Work to complete
Pull each line with the string "Google" from the entries.

The records START

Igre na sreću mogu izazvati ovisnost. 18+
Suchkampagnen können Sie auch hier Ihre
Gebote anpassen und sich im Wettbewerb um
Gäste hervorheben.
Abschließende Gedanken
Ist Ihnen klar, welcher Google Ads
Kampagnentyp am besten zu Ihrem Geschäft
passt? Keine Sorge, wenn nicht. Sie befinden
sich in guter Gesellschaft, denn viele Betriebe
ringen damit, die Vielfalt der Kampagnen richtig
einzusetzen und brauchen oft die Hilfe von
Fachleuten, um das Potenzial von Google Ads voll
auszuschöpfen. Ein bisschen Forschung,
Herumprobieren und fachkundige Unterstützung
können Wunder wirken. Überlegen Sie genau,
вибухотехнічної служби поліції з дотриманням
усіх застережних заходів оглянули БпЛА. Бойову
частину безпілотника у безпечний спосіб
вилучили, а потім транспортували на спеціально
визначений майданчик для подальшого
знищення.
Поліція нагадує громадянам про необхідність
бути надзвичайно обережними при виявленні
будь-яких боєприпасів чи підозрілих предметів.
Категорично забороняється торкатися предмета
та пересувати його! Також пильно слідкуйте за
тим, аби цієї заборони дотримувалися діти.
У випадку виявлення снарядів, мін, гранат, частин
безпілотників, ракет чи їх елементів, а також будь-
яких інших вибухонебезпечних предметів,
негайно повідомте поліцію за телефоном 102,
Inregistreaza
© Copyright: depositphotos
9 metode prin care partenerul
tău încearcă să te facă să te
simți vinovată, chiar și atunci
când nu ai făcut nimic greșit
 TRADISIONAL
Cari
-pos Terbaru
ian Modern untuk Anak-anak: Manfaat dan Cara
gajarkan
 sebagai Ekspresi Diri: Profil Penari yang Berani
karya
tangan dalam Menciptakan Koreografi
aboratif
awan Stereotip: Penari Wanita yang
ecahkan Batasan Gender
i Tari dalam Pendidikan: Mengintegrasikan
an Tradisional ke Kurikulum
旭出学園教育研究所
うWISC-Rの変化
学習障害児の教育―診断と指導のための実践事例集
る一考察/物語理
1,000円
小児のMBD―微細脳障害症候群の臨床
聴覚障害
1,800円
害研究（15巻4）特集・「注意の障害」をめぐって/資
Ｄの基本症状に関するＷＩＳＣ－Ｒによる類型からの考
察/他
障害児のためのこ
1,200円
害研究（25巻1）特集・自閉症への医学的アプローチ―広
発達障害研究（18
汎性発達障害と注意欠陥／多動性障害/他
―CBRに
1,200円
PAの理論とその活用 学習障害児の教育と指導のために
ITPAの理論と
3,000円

The records END

Response below
Ist Ihnen klar, welcher Google Ads
Fachleuten, um das Potenzial von Google Ads voll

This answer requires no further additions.